No I haven't started writing for NaNoWriMo yet,
and my edit of Echo keeps plunging me into the cold of self doubt,
I am being courted
by sound: the galloping of horses, the wind in the trees, the flutter of wings on water
by scents: lilacs, meadows, woods, a saddle, baking bread, the people she loves,
by sights: red cherries, leaves falling from trees, lilacs blooming, velvet slippers, white swan wings
I am being courted by a story
I walked for a short time in the park this morning and I did not walk alone.
For she walked with me.
This is a beginning.
I know enough to know plot, but have yet to try to see, and feel it all. I am not yet working, not struggling, not yet trying to figure it all out, to have her reveal her whole self to me, and make us be..anything. I am still standing outside, peering in. And as I do, she sends images, scents and sounds out all around her, all round me, trying to entice me in. I know there are sorrows, sadness within, but she doesn't show these to me now.

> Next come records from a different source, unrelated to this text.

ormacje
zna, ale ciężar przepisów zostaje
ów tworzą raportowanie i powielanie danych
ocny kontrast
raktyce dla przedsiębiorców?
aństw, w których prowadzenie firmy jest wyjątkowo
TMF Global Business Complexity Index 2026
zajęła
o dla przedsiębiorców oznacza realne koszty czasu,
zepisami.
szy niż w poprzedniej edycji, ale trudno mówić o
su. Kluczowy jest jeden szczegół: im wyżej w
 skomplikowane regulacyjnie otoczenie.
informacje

Part of me is trying to focus on other things, but she knows how to seduce me, her scenes, her touching points, are starting to become part of my day, she reaches my senses no matter what else I think I am doing. And we both know it is only a matter of time..till I stop trying to walk on separately, and turn to her.
I love this part
Where I look, now she begins to lend me her eyes.
Where I feel, now she begins to lend me her heart.
It is almost time to begin our journey together.